Who would have thought ideas meant to facilitate mail delivery would not only help nearly everyone in the country, but also boost the economy as well?
Take, for instance, the U.S. Postal Service’s Address Management System (AMS), a database of around 127 million deliverable addresses. Since its inception, the Postal Service has kept track of addresses to assure continuity and currency of location information. Every change-of-address that is filed – 36 million in 2019 alone – updates the AMS.
This elaborate system helps USPS make sure that people and businesses get their mail. The AMS also helps business mailers correct street addresses and city names in their mailing lists. But it has done a lot more. For example, USPS worked closely with counties, converting old rural route style addresses to street addresses, which were then recorded in the AMS and led to improved 911 services.
The AMS is also a resource for disaster recovery, as was the case in the aftermath of Hurricane Katrina in 2005, when the Louisiana state government and the American Red Cross used the database to help track down displaced people.
Then there’s something so commonplace now that for most people it’s an afterthought, if they think about it at all – the ZIP Code. Developed in 1963, the Zone Improvement Plan Code was originally intended to allow for automation of mail sorting and thus move mail more efficiently.

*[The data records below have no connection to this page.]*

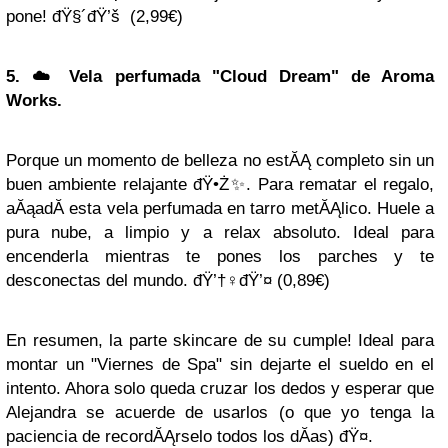
pone! đŸ§´đŸ’š (2,99€)
5. ☁️ Vela perfumada "Cloud Dream" de Aroma
Works.
Porque un momento de belleza no estĂĄ completo sin un
buen ambiente relajante đŸ•Ż️✨. Para rematar el regalo,
aĂąadĂ­ esta vela perfumada en tarro metĂĄlico. Huele a
pura nube, a limpio y a relax absoluto. Ideal para
encenderla mientras te pones los parches y te
desconectas del mundo. đŸ’†‍♀️đŸ’¤ (0,89€)
En resumen, la parte skincare de su cumple! Ideal para
montar un "Viernes de Spa" sin dejarte el sueldo en el
intento. Ahora solo queda cruzar los dedos y esperar que
Alejandra se acuerde de usarlos (o que yo tenga la
paciencia de recordĂĄrselo todos los dĂ­as) đŸ¤­.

It ended up creating unimagined socio-economic benefits as an organizing and enabling device, becoming a tool for displaying demographic information as well as a support structure for entire industries such as insurance and real estate.
It even featured symbolically in a 1990s hit TV show, Beverly Hills, 90210 – a location identifier associated with luxury and privilege.
Moreover, the Postal Service offered the ZIP Code and its ability to organize data by geography on an open platform as a free public service for anyone to use. As we noted in our 2013 white paper, The Untold Story of the ZIP Code, IBM computed that the additional revenues and reduced costs resulting directly from the ZIP Code in all its uses amounts to close to $10 billion annually in value across the economy.
These are just two ways the Postal Service plays a role in the national infrastructure. Can you think of others?